Either all variables shall have types and so static, compile time analysis can be performed.

Or no types at all.



Useless to you maybe.


To anyone.

Types are useful only if they can be checked/verified at compile time.

Types in only arguments cannot be verified by compiler. So type mismatch can be checked only at runtime. So would be this:

   function foo(a:Number) { … }
Is essentially this:

   function foo(a) {
     if( !(a instanceof Number)) throw "Not a number";
     … 
   }
And that rises the question: who and at what moment will handle such errors?


Types are a subset of contracts. Contracts are plenty useful at runtime, as evidenced by the fact that every language that offers design-by-contract (most of which are statically typed) still provides runtime checking facilities. Furthermore, they're usually enabled by default for preconditions, which is what argument types are.

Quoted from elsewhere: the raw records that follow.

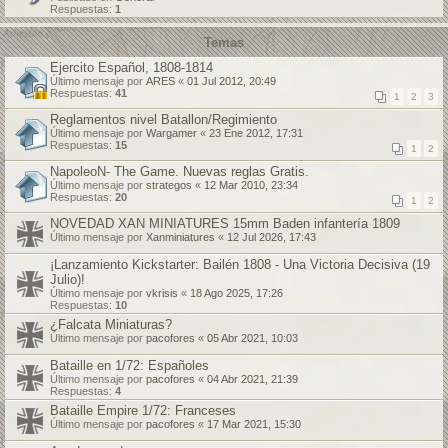
Respuestas:
1
Temas
Ejercito Español, 1808-1814
Último mensaje por
ARES
«
01 Jul 2012, 20:49
Respuestas:
41
1
2
3
Reglamentos nivel Batallon/Regimiento
Último mensaje por
Wargamer
«
23 Ene 2012, 17:31
Respuestas:
15
1
2
NapoleoN- The Game. Nuevas reglas Gratis.
Último mensaje por
strategos
«
12 Mar 2010, 23:34
Respuestas:
20
1
2
NOVEDAD XAN MINIATURES 15mm Baden infantería 1809
Último mensaje por
Xanminiatures
«
12 Jul 2026, 17:43
¡Lanzamiento Kickstarter: Bailén 1808 - Una Victoria Decisiva (19
Julio)!
Último mensaje por
vkrisis
«
18 Ago 2025, 17:26
Respuestas:
10
¿Falcata Miniaturas?
Último mensaje por
pacofores
«
05 Abr 2021, 10:03
Bataille en 1/72: Españoles
Último mensaje por
pacofores
«
04 Abr 2021, 21:39
Respuestas:
4
Bataille Empire 1/72: Franceses
Último mensaje por
pacofores
«
17 Mar 2021, 15:30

Nobody will handle such errors - contract violations are not supposed to be handled, they're a coding bug. You "handle" them by fixing the caller such that it never violates the contract. The benefit of having a runtime check is that it can detect the error instead of silent wrong behavior potentially followed by state corruption and further bugs. Most of the time, these will fire in automated tests, anyway.


They’re plenty useful if you want to write a library and distribute it (either publicly or within an org) that tells users of the library what they did wrong (other developers) without having to insert type checking boilerplate into every single method.